The quilt also contains tributes to well-known figures from the worlds of art, photography and music, such as Keith Haring, Robert Mapplethorpe and Freddie Mercury. But every now and again, there is a surprise: I’d forgotten, for instance, that the novelist Bruce Chatwin died of AIDS, as did the actor Denholm Elliot.
Some of the most affecting panels, however, are dedicated to those who were only famous within their own communities and friendship circles, such as the mysterious “Irish Bob”. Every now and again, I would come across a couple crouched beside a panel to an absent friend or colleague. Many were elderly – survivors, presumably, from those grim “plague years”; nearly all were in tears.

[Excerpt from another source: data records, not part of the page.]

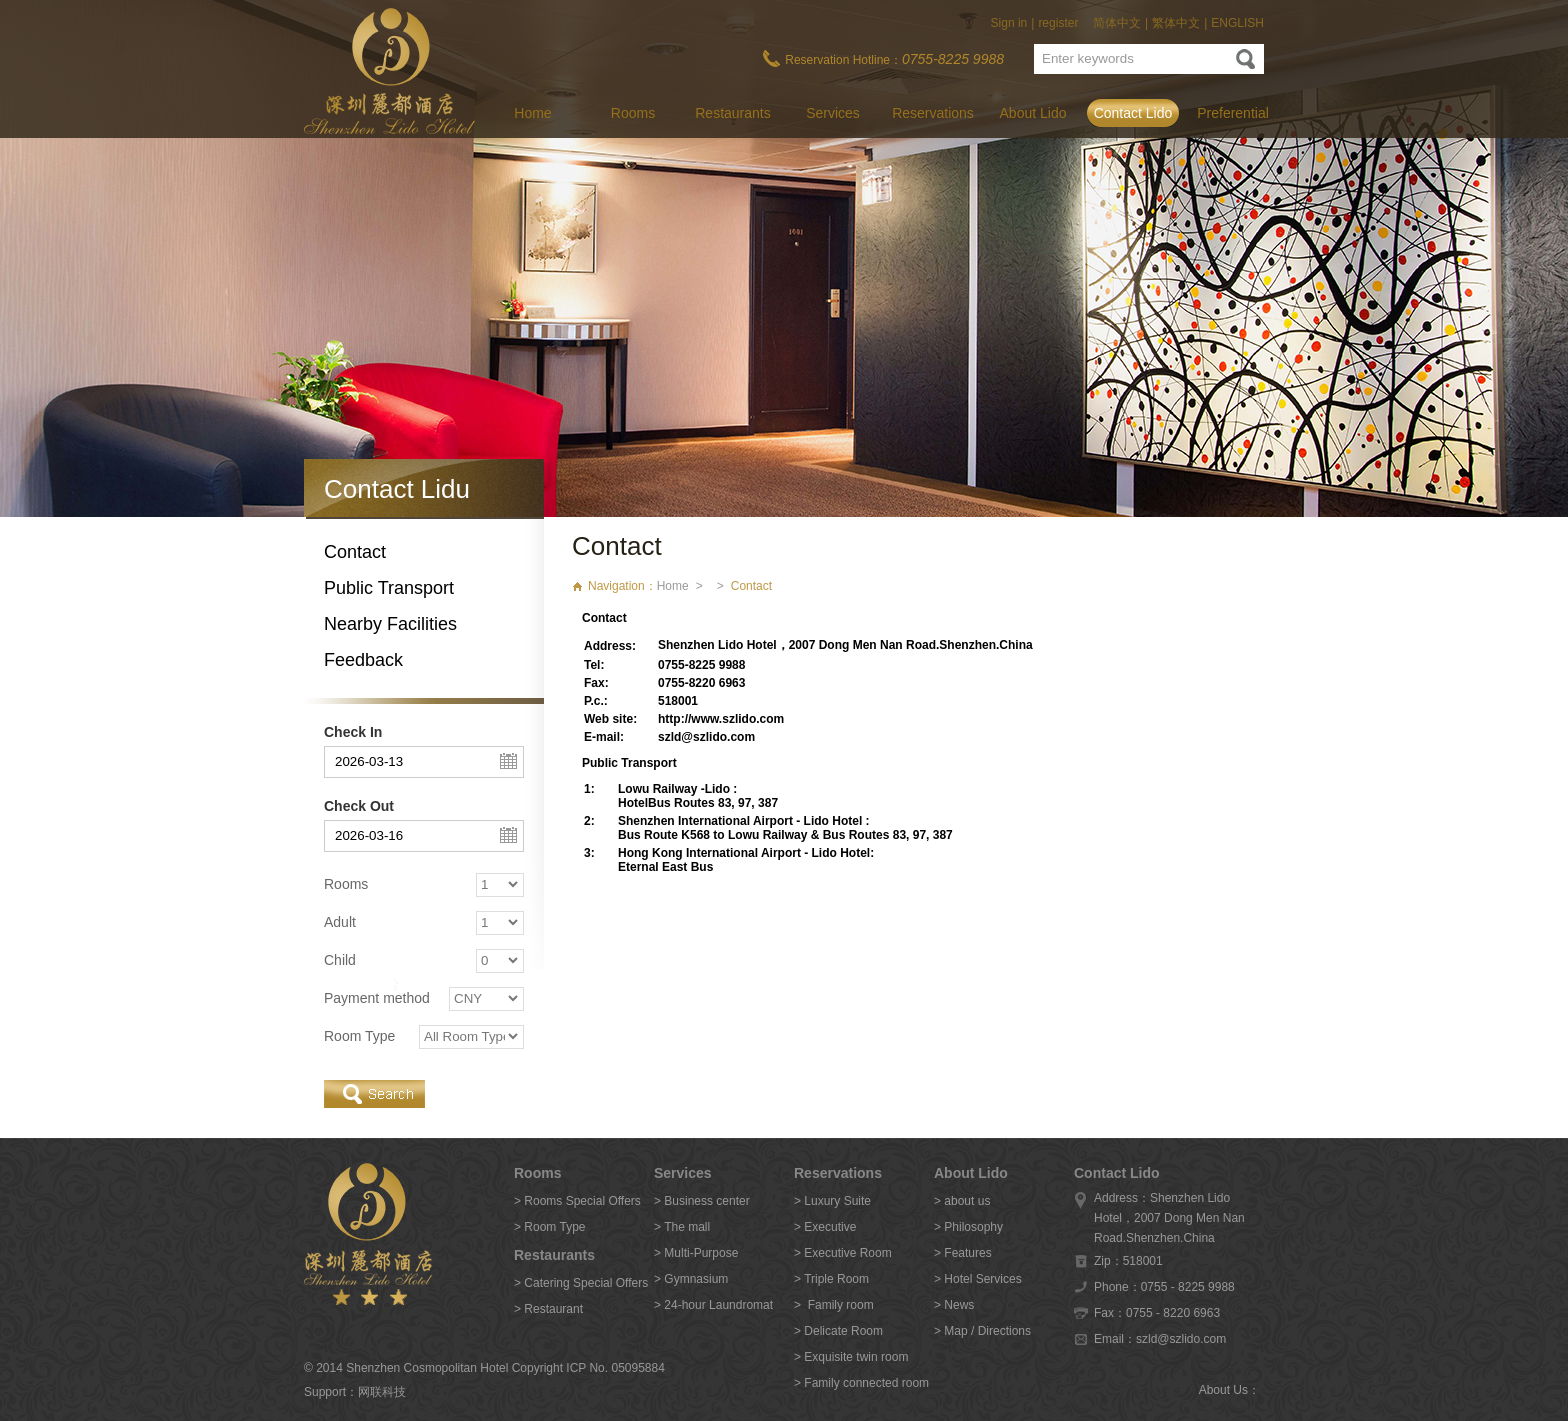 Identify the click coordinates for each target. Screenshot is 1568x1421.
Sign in (1009, 23)
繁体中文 (1176, 23)
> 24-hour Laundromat (713, 1305)
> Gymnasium (691, 1279)
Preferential (1233, 113)
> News (954, 1305)
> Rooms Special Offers (577, 1201)
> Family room (834, 1305)
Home (532, 113)
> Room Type (549, 1227)
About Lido (1033, 113)
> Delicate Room (838, 1331)
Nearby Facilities (390, 624)
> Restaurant (548, 1309)
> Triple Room (831, 1279)
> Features (963, 1253)
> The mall (682, 1227)
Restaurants (732, 113)
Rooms (633, 113)
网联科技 (382, 1392)
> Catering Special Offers (581, 1283)
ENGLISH (1237, 23)
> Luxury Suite (832, 1201)
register (1058, 23)
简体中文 (1117, 23)
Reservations (933, 113)
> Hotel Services (978, 1279)
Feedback (363, 660)
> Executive (825, 1227)
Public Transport (389, 588)
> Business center (702, 1201)
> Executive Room (843, 1253)
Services (833, 113)
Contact (355, 552)
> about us (962, 1201)
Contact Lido (1133, 113)
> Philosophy (968, 1227)
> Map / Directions (982, 1331)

Alas, the exhibition - which attracted 200,000 visitors over six days - was all too short and on Monday the quilt was returned to storage, disappointing those unable to make the round trip to London. Not surprisingly, there are now calls for the Victoria and Albert Museum to acquire the quilt so that the panels can be put on permanent display in South Kensington. Another option would be for the Wellcome Collection, which specializes in exhibitions on medical subjects, to devote one of its galleries in Euston Road to the quilt.
But this is not merely about finding the quilt a permanent home. It is about educating the present generation about the on-going risks of HIV. For the pandemic is not over and these days heterosexuals are just as much at risk as gay men. It is also worth remembering that despite the wide availability of anti-retroviral drugs, there is still no vaccine for HIV.
The biggest burden of the disease is born by Africa, where an estimated 26.5 million people are currently living with HIV and last year some 380,000 died from complications of the virus and associated conditions, such as tuberculosis. However, because of the cuts to USAID programmes ordered by Trump and Musk earlier this year and the pausing of US President's Emergency Plan for AIDS Relief, deaths are only likely to grow (in South Africa alone, it has been estimated the US cuts could result in half a million preventable deaths from HIV over the next decade).
Even more reason then, to revisit the experiences of earlier victims of AIDS in the hope of countering – as one panel puts it – a new wave of “ignorance, fear and prejudice”.